Objects have some weird behavior on IE if they contain one of these properties so it's better to use object/forOwn
and object/forIn
whenever possible. I created a new issue to add support for exiting iteration early by returning false (see #94). I should implement it soon (probably today).
Tests and documentation takes a lot of time. Luckily these methods have a lot of things in common with the array ones so we can just copy examples/specs and add links to the original methods, see: http://millermedeiros.github.com/amd-utils/collection.html
Thanks for the feedback and for your work. Keep it coming.
Sounds great. Thanks for your fast responses to this feature request. I'll be at work until later tonight and then I'll have time to work on tests and documentation. Of course, if you get the inclination to work on that during the day, I won't complain! Otherwise, so we're not duplicating effort, I'll assume that's on me.
Collection methods like those found in Lo-Dash/Underscore treat array-like objects as arrays too. They use a basic check of collection.length === +collection.length
or typeof collection.length == 'number'
. They also allow falsey values to be passed as collection
and treat it as an empty collection.
This allows for things like _.each(string.match(regexp), callback)
, as String#match
may return null
and it allows for jQuery/other-lib collections, which are array-like objects, to be iterated.
Also they iterate over objects own properties, so using your forOwn
instead of forIn
method in your collection's forEach
.
@jdalton makes a lot of sense. I will create proper specs and update the code accordingly. Thanks.
Something's occurred to me while I've been working on the tests today: some current object methods in amd-utils (let's take map
, for example) return Object
s. I duplicated this behavior in the object
methods I added (for find
, pluck
, and reject
). In collection
methods, it would probably make more sense to return a common type. Otherwise users would have to perform type checking when using collection
methods (and they might as well go with the object
and array
equivalents at that point). I'd go with Array
since maintaining ordering information when using Array
input is often necessary. Underscore seems to go that route. Thoughts?

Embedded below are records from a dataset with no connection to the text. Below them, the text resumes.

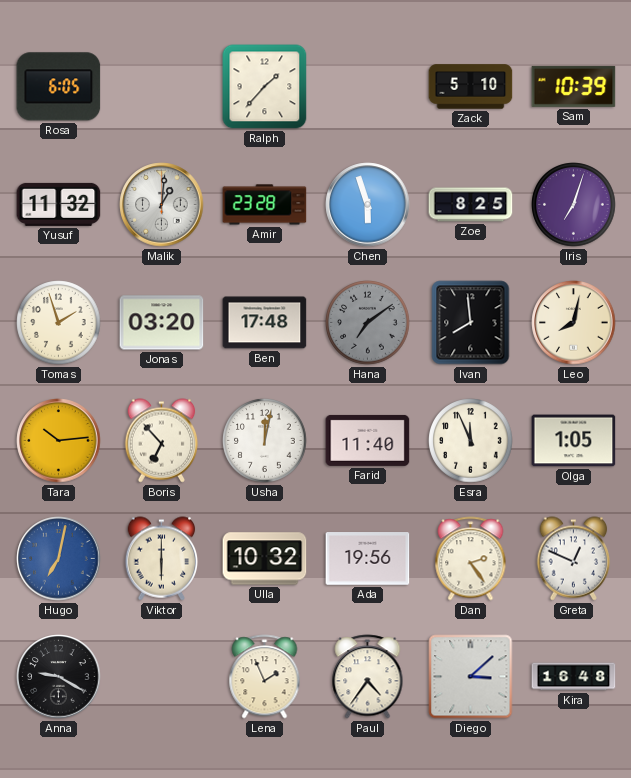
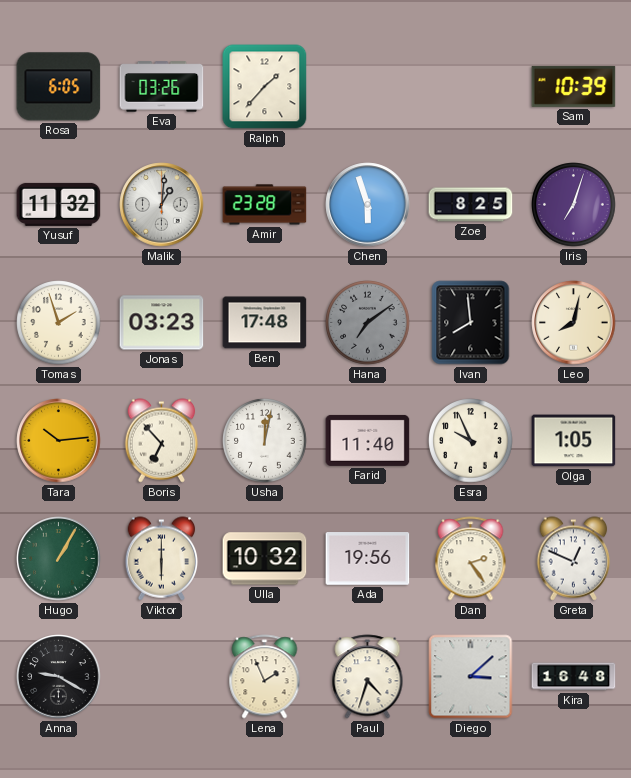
Eva: none -> 03:26
Zack: 5:10 -> none
Jonas: 03:20 -> 03:23
Esra: 11:56 -> 9:56
Hugo: 7:02 -> 1:05
Hugo dial: blue -> green
Paul: 4:36 -> 4:33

There are two avenues I see here:
1) Change object
methods like map
to return Array
, and lose the original keys.
2) Don't use the _make method for these collection
methods: filter
, find
, map
, pluck
, and reject
; and always build Array
s when iterating
2 seems like the better option since original keys are sometimes useful to have.
I agree with approach #2. I also added an option on _make
to set value to
be returned in case user pass null
(empty array or null
in most cases)
"collection" package was released on v0.7.0
I'd like to see the higher-order functions under "array/" be available for Arrays or Objects, similar to Underscore's "Collection" functions. I think sometimes it's convenient to accept Array | Object in method parameters. Async.js is a good example of a library where this convention is useful. I'm currently writing this (re-using amd-utils modules where appropriate) and calling it "collection/". Would you want to pull it?